Eleven Assumptions About the PPACA

Megan McArdle lists eleven “talking points repeated as if they’re facts” and attempts to explain the factors behind them. Are they correct or incorrect? No one knows for sure but they are not facts. They are either predictions or opinions with more or less basis. Here they are:

  1. Once Obamacare goes into effect, it will be impossible to substantially cut it back.
  2. Accountable Care Organizations are certain to bring down overall health spending.
  3. Obamacare works because it gets money from deadbeats who go to the emergency room and then stiff the rest of us for the cost.
  4. Emergency room use will decline.
  5. People can game the system by going without insurance and then buying it when they get sick.
  6. Breaking the link between health insurance and employment will spur entrepreneurship.
  7. Obamacare will reduce the budget deficit.
  8. The Independent Payment Advisory Board is going to radically change the relationship between you and your doctor.
  9. People with pre-existing conditions will be able to buy insurance in the private market for the first time.
  10. Obamacare will bend the cost curve.
  11. Obamacare will make bankruptcy a thing of the past, at least for the people who gain coverage.

Some of these are likely, some are possible, some are unlikely. I don’t think that any of them is impossible.

This might be a good time for me to remind people of my views on the PPACA: I think it’s inadequate and will mostly serve to kick the can down the road. However, my objectives are very different from those of most people—I think that we need to constrain the increase in healthcare spending to the increases in costs in the non-healthcare part of the economy.

I’m occasionally taken to task for not rejoicing in this or that new development in the healthcare system. That’s easy to explain. I don’t care that premiums in the exchanges won’t be as high as some of the PPACA’s opponents were predicting. I never predicted one way or another and that’s just a test of predictions rather than a test of the program. I don’t care that healthcare spending is only increasing four times as fast as increases in the non-healthcare parts of the economy rather than six times as fast as it was just a few years ago—it’s still increasing far too fast, unaffordably high. And nobody really knows why that is.

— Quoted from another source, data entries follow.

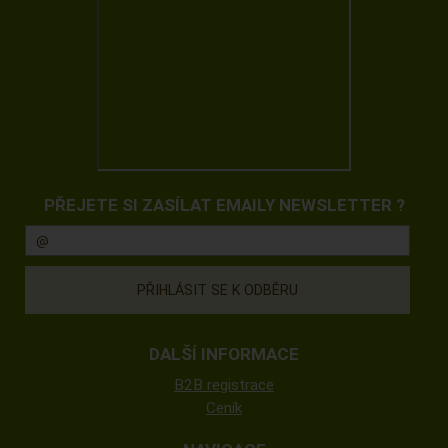
PŘEJETE SI ZASÍLAT EMAILY NEWSLETTER ?
DALŠÍ INFORMACE
B2B registrace
Ceník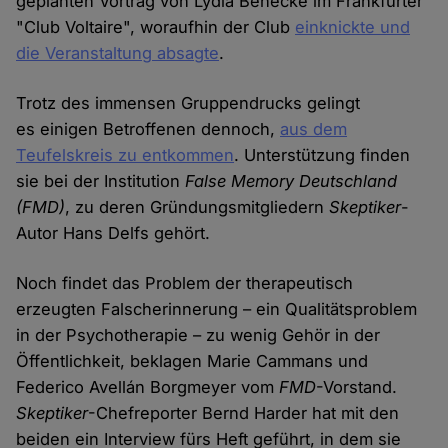
geplanten Vortrag von Lydia Benecke im Frankfurter
"Club Voltaire", woraufhin der Club
einknickte und
die Veranstaltung absagte
.
Trotz des immensen Gruppendrucks gelingt
es einigen Betroffenen dennoch,
aus dem
Teufelskreis zu entkommen
. Unterstützung finden
sie bei der Institution
False Memory Deutschland
(FMD)
, zu deren Gründungsmitgliedern
Skeptiker
-
Autor Hans Delfs gehört.
Noch findet das Problem der therapeutisch
erzeugten Falscherinnerung – ein Qualitätsproblem
in der Psychotherapie – zu wenig Gehör in der
Öffentlichkeit, beklagen Marie Cammans und
Federico Avellán Borgmeyer vom
FMD
-Vorstand.
Skeptiker
-Chefreporter Bernd Harder hat mit den
beiden ein Interview fürs Heft geführt, in dem sie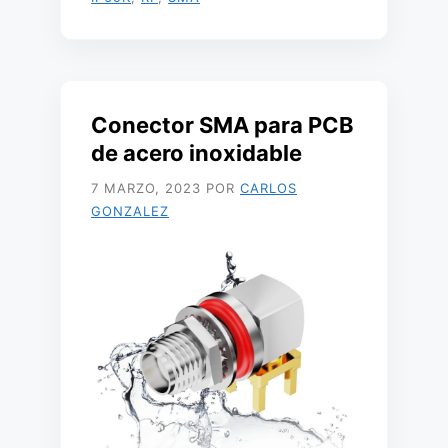
Conector SMA para PCB
de acero inoxidable
7 MARZO, 2023
POR
CARLOS
GONZALEZ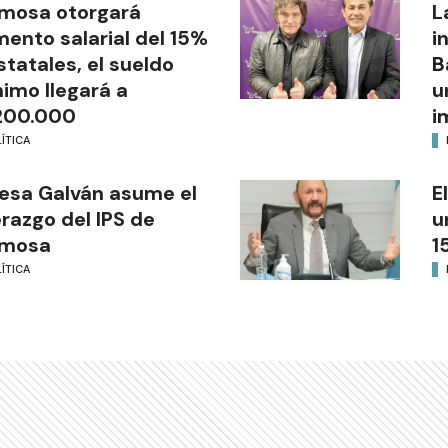
mosa otorgará
L
ento salarial del 15%
i
statales, el sueldo
B
imo llegará a
u
200.000
i
ÍTICA
esa Galván asume el
E
erazgo del IPS de
u
rmosa
1
ÍTICA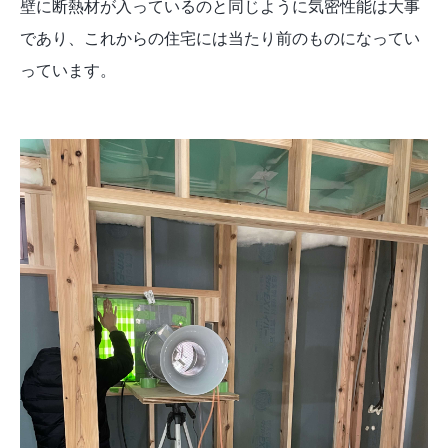
壁に断熱材が入っているのと同じように気密性能は大事
であり、これからの住宅には当たり前のものになってい
っています。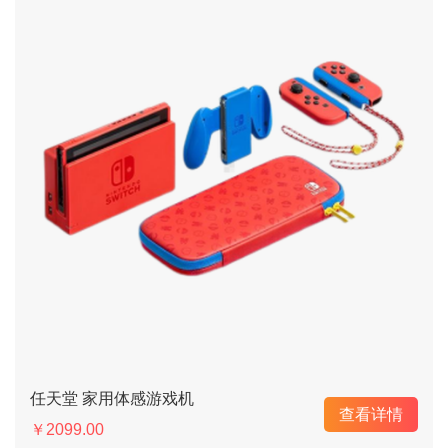
任天堂 家用体感游戏机
查看详情
￥2099.00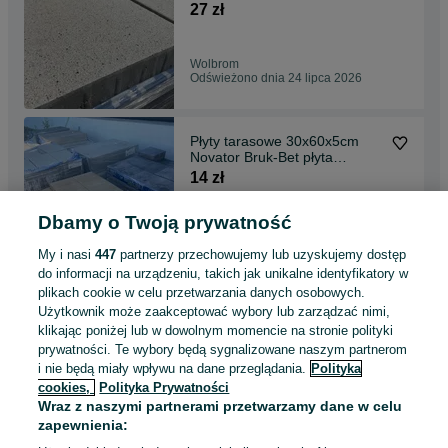
27 zł
Wolbrom
Odświeżono dnia 24 lipca 2026
Płyty tarasowe 30x60x5cm
Novator Bruk-Bet płyta
brukowa color mix
14 zł
Dbamy o Twoją prywatność
Wolbrom
Odświeżono dnia 24 lipca 2026
My i nasi
447
partnerzy przechowujemy lub uzyskujemy dostęp
do informacji na urządzeniu, takich jak unikalne identyfikatory w
plikach cookie w celu przetwarzania danych osobowych.
Słupek ogrodzeniowy
Użytkownik może zaakceptować wybory lub zarządzać nimi,
aluminiowy 60x60mm 200cm
klikając poniżej lub w dowolnym momencie na stronie polityki
malowany z marką
195 zł
prywatności. Te wybory będą sygnalizowane naszym partnerom
przykręcany
i nie będą miały wpływu na dane przeglądania.
Polityka
cookies,
Polityka Prywatności
Podchybie
Wraz z naszymi partnerami przetwarzamy dane w celu
Odświeżono dnia 24 lipca 2026
zapewnienia:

I do agree with this observation of Megan’s:

The consensus about Obamacare among health economists is narrower than the range of opinion among the broader community of public intellectuals, and much narrower than that in the general public. Mostly the experts think that it will be good for the individuals it covers, but that the other beneficial effects promised — such as bending the cost curve — aren’t particularly likely. Increasing the demand for a service does not usually drive the price of that service down, especially when supply is constrained, as the supply of doctors is in the U.S.

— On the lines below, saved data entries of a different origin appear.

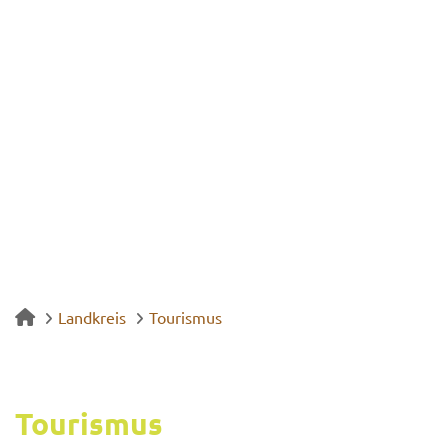
Landkreis
Tourismus
Tou­ris­mus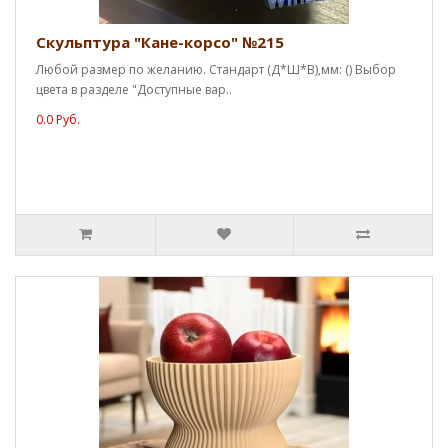
Скульптура "Кане-корсо" №215
Любой размер по желанию. Стандарт (Д*Ш*В),мм: () Выбор
цвета в разделе "Доступные вар..
0.0 Руб.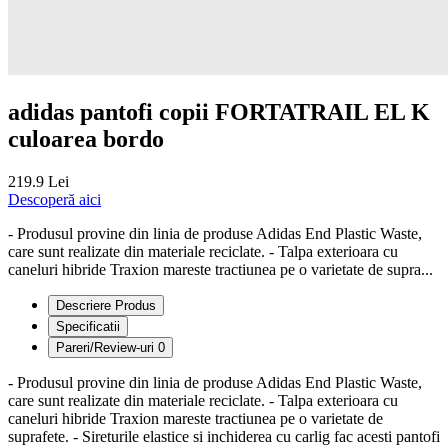
adidas pantofi copii FORTATRAIL EL K
culoarea bordo
219.9 Lei
Descoperă aici
- Produsul provine din linia de produse Adidas End Plastic Waste,
care sunt realizate din materiale reciclate. - Talpa exterioara cu
caneluri hibride Traxion mareste tractiunea pe o varietate de supra...
Descriere Produs
Specificatii
Pareri/Review-uri
0
- Produsul provine din linia de produse Adidas End Plastic Waste,
care sunt realizate din materiale reciclate. - Talpa exterioara cu
caneluri hibride Traxion mareste tractiunea pe o varietate de
suprafete. - Sireturile elastice si inchiderea cu carlig fac acesti pantofi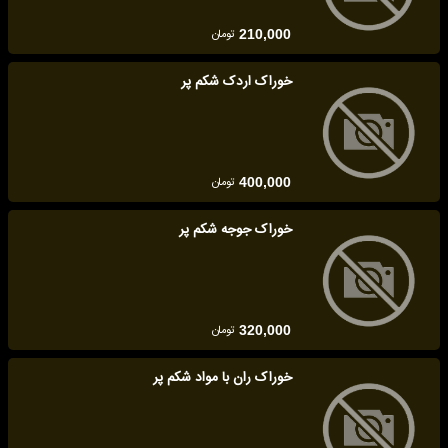
تومان
210,000
خوراک اردک شکم پر
تومان
400,000
خوراک جوجه شکم پر
تومان
320,000
خوراک ران با مواد شکم پر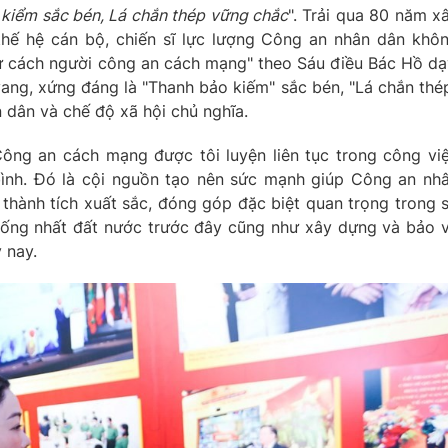
kiểm sắc bén, Lá chắn thép vững chắc
". Trải qua 80 năm x
thế hệ cán bộ, chiến sĩ lực lượng Công an nhân dân khô
ư cách người công an cách mạng" theo Sáu điều Bác Hồ dạ
ang, xứng đáng là "Thanh bảo kiếm" sắc bén, "Lá chắn thé
dân và chế độ xã hội chủ nghĩa.
ng an cách mạng được tôi luyện liên tục trong công vi
 bình. Đó là cội nguồn tạo nên sức mạnh giúp Công an nh
 thành tích xuất sắc, đóng góp đặc biệt quan trọng trong 
thống nhất đất nước trước đây cũng như xây dựng và bảo 
 nay.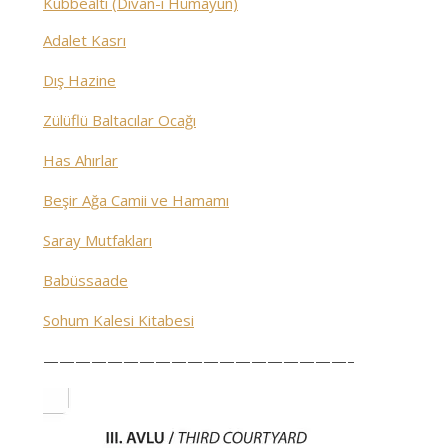
Kubbealtı (Divan-ı Hümayun)
Adalet Kasrı
Dış Hazine
Zülüflü Baltacılar Ocağı
Has Ahırlar
Beşir Ağa Camii ve Hamamı
Saray Mutfakları
Babüssaade
Sohum Kalesi Kitabesi
———————————————————–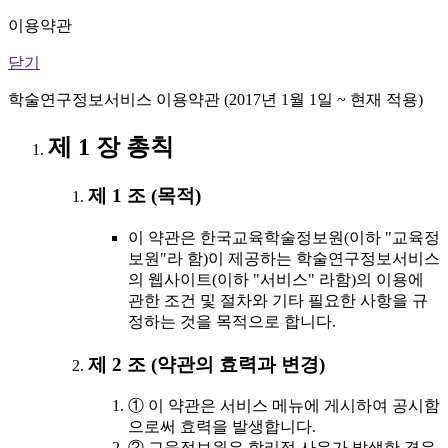
이용약관
닫기
학술연구정보서비스 이용약관 (2017년 1월 1일 ~ 현재 적용)
제 1 장 총칙
제 1 조 (목적)
이 약관은 한국교육학술정보원(이하 "교육정
보원"라 함)이 제공하는 학술연구정보서비스
의 웹사이트(이하 "서비스" 라함)의 이용에
관한 조건 및 절차와 기타 필요한 사항을 규
정하는 것을 목적으로 합니다.
제 2 조 (약관의 효력과 변경)
① 이 약관은 서비스 메뉴에 게시하여 공시함
으로써 효력을 발생합니다.
② 교육정보원은 합리적 사유가 발생한 경우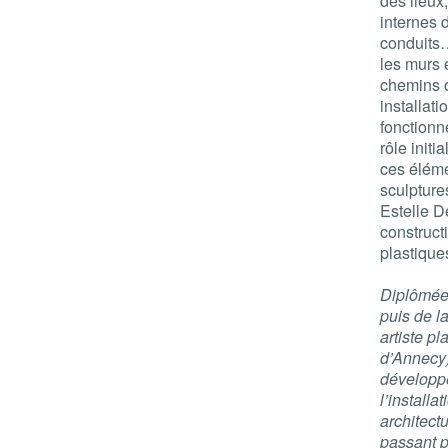
des lieux
internes d
conduits…
les murs 
chemins o
installat
fonctionn
rôle initi
ces éléme
sculpture
Estelle D
construct
plastique
Diplômée
puis de 
artiste p
d’Annecy)
développe
l’install
architect
passant p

I don’t really see how we can constrain the supply of healthcare as we do in the United States, increase the demand of healthcare as has been the case even without the PPACA which, if it functions perfectly, will further increase the demand for healthcare, and still reduce costs as I think the sine qua non of healthcare reform must be.

7 comments… add one
  • steve Link

    The ACA was primarily intended to increase access. It should, as Megan notes, do that. It is already having effects on Medicare spending, but I dont know if those will be sustained.

    Steve

  • Sadly, it just expands access to insurance and nobody knows yet how much it will do that.

  • Andy Link

    I guess it depends on what one means by “increase access.” There will likely be a nontrivial number of people who will pay more for health insurance with fewer benefits than is currently the case. To me that is decreased access. We’ll have to see how things actually shake-out.

  • steve Link

    @Andy- Fewer benefits is highly unlikely. Paying more is probable for a small group.

    Steve

  • jan Link

    Social programs are difficult to diffuse once people feel they are entitled to them. That will be the case with Obamacare, no matter how bad it is ultimately viewed. ER use may initially recede. But, if glitches remain in the ACA, and/or there are long waiting times for appointments and treatment, people will default to old behavior, go to the ER so they can have their medical needs met on the spot. Many people, especially younger ones will see no need for health insurance until or unless there is a real expensive medical emergency. I guess that could be considered ‘gaming’ the system. People are doing that already with disability payments. That’s just the survival mentality of people in play. Most entitlement programs leave their projected costs in the rearview mirror once passed, and cost much more than CBO’s calculations. Just look at medicare! Finally, I think Obamacare will raise the budget deficit, and when fully implemented see the cost curve go much higher rather than be bent.

  • Andy Link

    steve,

    For a lot of people “paying more” is fewer benefits. We’ll see how small that group actually is.